I used PIL (the Python Imaging Library) in conjunction with mlrose (a Python library for random optimization) to generate an image and find the best state. Optimization with mlrose requires an initial state and a fitness function. Finding this optimal state was a very expensive computation in my case as the generated state needed to be saved to the disk as an image in order to find the number of faces detected.
# 0 % 4 = pos_x
# 1 % 4 = pos_y
# 2 % 4 = rotation
# 3 % 4 = scale
initial_state = np.array([0, 0, 0, 0, 0, 0, 0, 0, 0, 0, 0, 0, 0, 0, 0, 0, 0, 0, 0, 0, 0, 0, 0, 0])
Starting with the initial state mlrose requires a 1D array (as far as I could tell). This meant I had to use a bit of a hacky solution of giving different array positions different significance (see the index explanation). I chose to optimize an input of 6 faces as I could always replicate the design to increase its size.
# converts the 1D state array into images
My fitness function was just composed of a conversion of the state to an image followed by detecting the number of faces in that image. The higher the number of faces found the better the fitness. I also tried modifying the fitness function to be higher based on the size of the input HOG face images. This may be better as the larger faces would be more likely to be detected in a real-life situation. However I found that factoring in the face size resulted in longer computation time with visually similar results.
fitness = mlrose.CustomFitness(detected_max)
problem = mlrose.DiscreteOpt(length=24, fitness_fn=fitness,
schedule = mlrose.ExpDecay()
best_state, max_faces = mlrose.simulated_annealing(problem, schedule=schedule, max_attempts=10, max_iters=1000,
print('Optimal state found: ', best_state)
print('Max fitness found: ', max_faces)
# save the optimal found
print("Number of faces in output: ", len(detect_faces(cv2.imread(OUTPUT))))
With the fitness and the initial state set configuring mlrose for simulated annealing was simple.
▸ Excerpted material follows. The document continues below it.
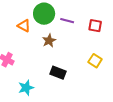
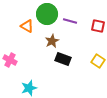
black rectangle: (58, 73) -> (63, 59), moved

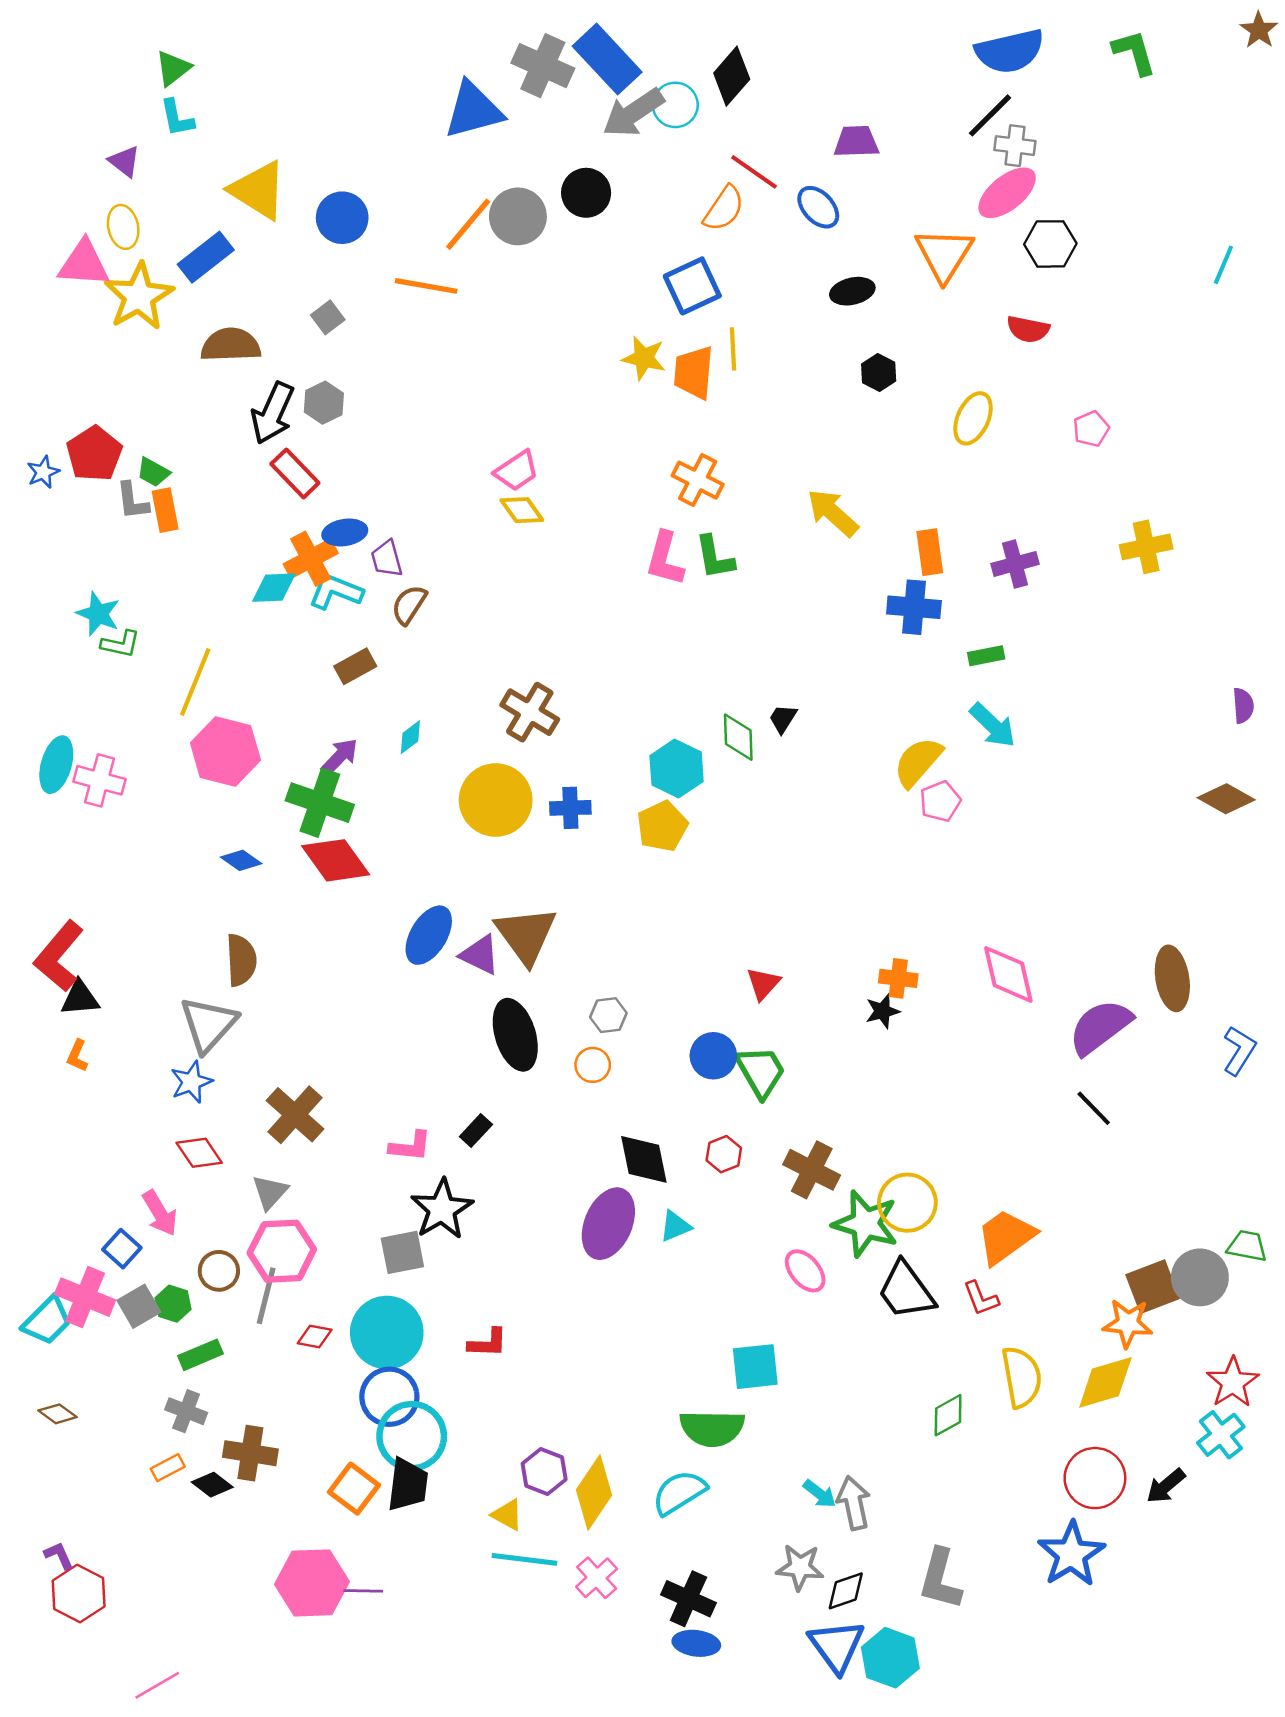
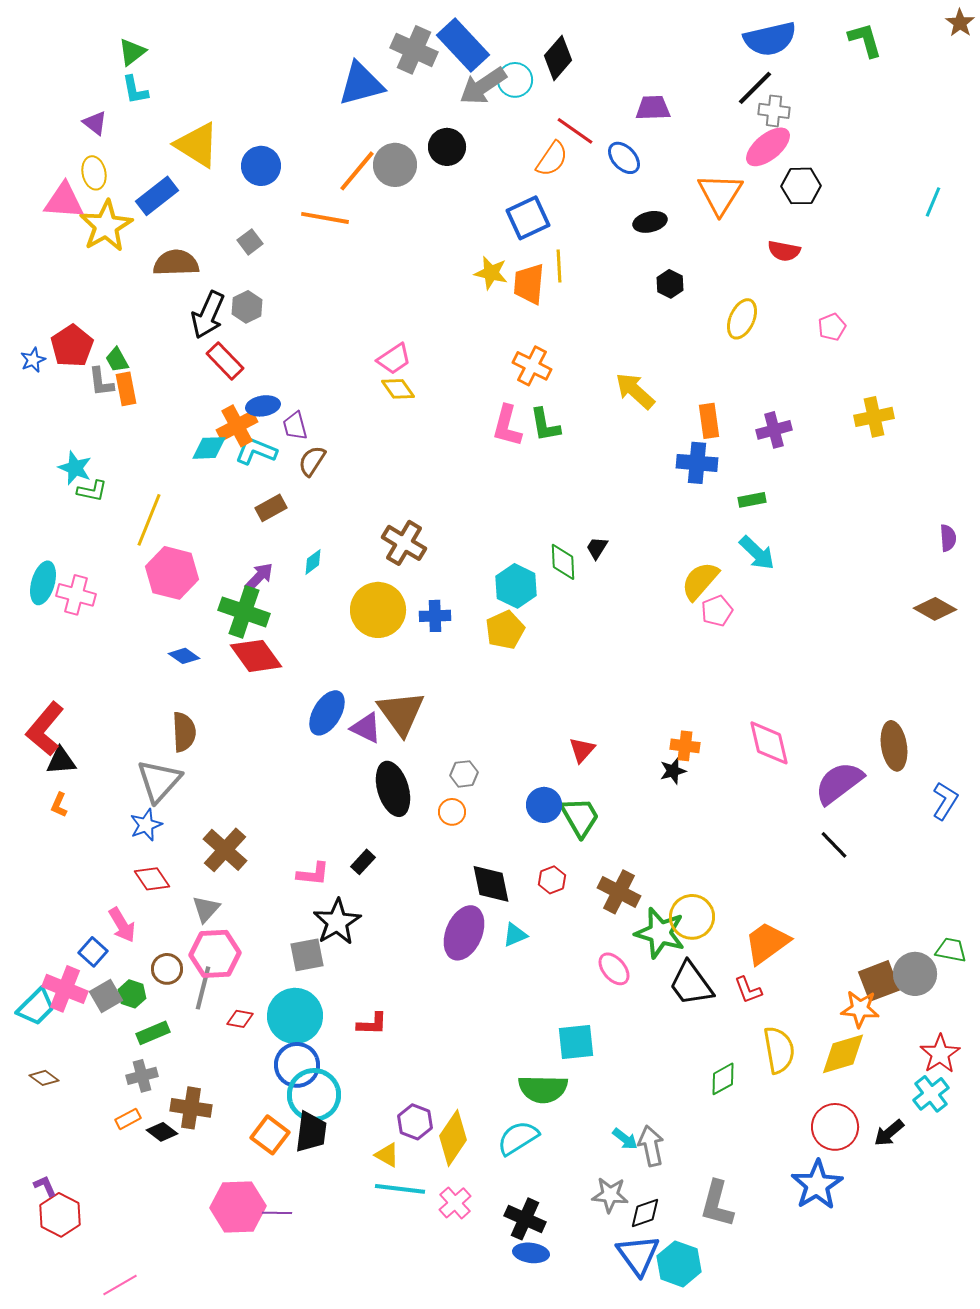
green trapezoid: (153, 472) -> (117, 360), turned 32
gray cross: (186, 1411) -> (142, 1076), turned -36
I just assigned our inputs and let it run until an optimal result was found. I ran this a few times to find a visually interesting result.
Finally with this interesting output I added some finishing touches to obscure its facial design. I decided I was more qualified to do this by hand as the intent was to fool humans.
Testing the Design on a Mask
With the final design completed I created some mock mask designs to test how they were evaluated by the HOG facial detection. Initial results seemed promising. The above design consistently returned 4–5 falsely detected faces.